Dem hochgestimmten Manne, der von der Zukunft eines Staates eine deutliche Vorstellung gehabt zu haben scheint, konnte die Enge Biels nicht genügen, und er entzog sich ihr 1417 durch seine Übersiedlung nach Bern. Er kam rasch in die Ämter, zu Ostern 1418 wurde er zum Schultheißen erhoben, und zwar setzte die Bürgerschaft seine Wahl gegen die alten Geschlechter durch.

Im obersten Amt entwickelte Hofmeister gleich eine Überlegenheit, vor der das Gesetz vom jährlichen Schultheißenwechsel in Vergessenheit fiel, so daß er die Würde 28 Jahre ununterbrochen bekleidete. Als Vertreter Berns gewann er bald eidgenössisches Ansehen, sein Rat war gesucht, in zahlreichen Handeln ließ er seine Gabe zum Vermitteln spielen und war ein gern gehörter Tagsatzungsredner, ohne den nichts Wichtiges geschah. Er stieg zum ersten Mann in der Eidgenossenschaft auf.
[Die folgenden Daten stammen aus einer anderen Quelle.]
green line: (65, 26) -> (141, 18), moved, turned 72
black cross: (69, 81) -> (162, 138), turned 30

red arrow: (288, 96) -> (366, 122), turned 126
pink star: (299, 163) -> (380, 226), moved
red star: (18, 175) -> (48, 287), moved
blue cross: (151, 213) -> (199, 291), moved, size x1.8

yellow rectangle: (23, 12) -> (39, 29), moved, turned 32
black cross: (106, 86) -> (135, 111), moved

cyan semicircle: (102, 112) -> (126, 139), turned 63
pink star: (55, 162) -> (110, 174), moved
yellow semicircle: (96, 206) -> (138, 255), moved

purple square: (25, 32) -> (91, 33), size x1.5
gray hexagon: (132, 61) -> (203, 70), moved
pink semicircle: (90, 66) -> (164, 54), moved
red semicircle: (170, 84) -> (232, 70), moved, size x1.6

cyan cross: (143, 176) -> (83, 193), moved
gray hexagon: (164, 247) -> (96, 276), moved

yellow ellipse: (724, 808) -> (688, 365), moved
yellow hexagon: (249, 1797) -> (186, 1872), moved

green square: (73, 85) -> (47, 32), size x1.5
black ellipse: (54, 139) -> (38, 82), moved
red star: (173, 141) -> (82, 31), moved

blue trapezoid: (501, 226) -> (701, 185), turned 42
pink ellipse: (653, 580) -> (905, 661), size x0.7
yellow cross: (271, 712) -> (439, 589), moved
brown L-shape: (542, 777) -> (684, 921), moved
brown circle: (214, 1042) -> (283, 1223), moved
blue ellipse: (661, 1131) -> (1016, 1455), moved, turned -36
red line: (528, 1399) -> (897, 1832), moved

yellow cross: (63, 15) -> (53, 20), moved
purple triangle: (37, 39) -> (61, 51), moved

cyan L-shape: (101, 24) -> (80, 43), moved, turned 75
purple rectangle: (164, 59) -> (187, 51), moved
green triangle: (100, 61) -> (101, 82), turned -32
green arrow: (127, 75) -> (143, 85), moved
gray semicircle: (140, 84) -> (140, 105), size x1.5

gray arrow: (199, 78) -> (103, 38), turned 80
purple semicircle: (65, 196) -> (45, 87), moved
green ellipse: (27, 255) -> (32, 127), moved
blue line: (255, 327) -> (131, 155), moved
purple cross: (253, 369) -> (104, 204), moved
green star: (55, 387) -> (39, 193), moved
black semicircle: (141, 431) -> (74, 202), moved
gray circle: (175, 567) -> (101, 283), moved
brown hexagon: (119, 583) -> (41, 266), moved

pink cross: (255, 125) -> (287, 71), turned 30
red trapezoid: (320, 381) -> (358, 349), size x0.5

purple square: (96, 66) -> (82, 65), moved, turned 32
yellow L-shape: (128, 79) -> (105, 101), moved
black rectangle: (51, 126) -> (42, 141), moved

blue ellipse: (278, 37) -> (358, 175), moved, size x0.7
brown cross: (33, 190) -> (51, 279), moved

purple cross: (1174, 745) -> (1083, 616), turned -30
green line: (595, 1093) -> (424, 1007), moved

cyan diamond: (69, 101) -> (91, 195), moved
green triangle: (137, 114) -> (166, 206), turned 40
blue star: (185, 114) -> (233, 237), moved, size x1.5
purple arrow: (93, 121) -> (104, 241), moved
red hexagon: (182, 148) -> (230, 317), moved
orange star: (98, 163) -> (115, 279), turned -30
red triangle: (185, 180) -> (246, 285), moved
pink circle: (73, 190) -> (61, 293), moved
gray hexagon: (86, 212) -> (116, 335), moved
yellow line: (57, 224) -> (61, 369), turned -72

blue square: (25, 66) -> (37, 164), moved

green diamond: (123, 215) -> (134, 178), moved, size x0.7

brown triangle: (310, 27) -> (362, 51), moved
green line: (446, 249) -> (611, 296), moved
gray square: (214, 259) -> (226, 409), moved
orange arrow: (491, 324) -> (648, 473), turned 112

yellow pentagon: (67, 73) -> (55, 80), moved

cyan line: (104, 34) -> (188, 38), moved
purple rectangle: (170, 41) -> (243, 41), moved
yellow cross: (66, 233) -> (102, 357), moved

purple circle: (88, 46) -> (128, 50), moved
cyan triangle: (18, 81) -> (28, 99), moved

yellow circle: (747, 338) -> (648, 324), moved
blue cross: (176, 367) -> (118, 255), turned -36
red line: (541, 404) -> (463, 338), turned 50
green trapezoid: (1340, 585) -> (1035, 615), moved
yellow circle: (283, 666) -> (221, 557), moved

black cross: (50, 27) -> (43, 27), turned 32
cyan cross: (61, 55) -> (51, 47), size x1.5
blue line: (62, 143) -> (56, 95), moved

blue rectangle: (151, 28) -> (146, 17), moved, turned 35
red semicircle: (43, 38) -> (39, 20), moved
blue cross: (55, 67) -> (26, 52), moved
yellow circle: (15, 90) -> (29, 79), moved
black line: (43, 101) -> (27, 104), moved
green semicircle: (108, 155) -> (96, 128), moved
Hofmeister war seiner harten Zeit weit voraus und zeichnete sich durch Milde aus. Er verwarf die Folter und meinte, es sei besser, zehn Schelmen Barmherzigkeit zu gewähren, als einen Unschuldigen leiden zu lassen Er verzichtete den aufkommenden Kleiderprunk und trug sich schlicht und einfach.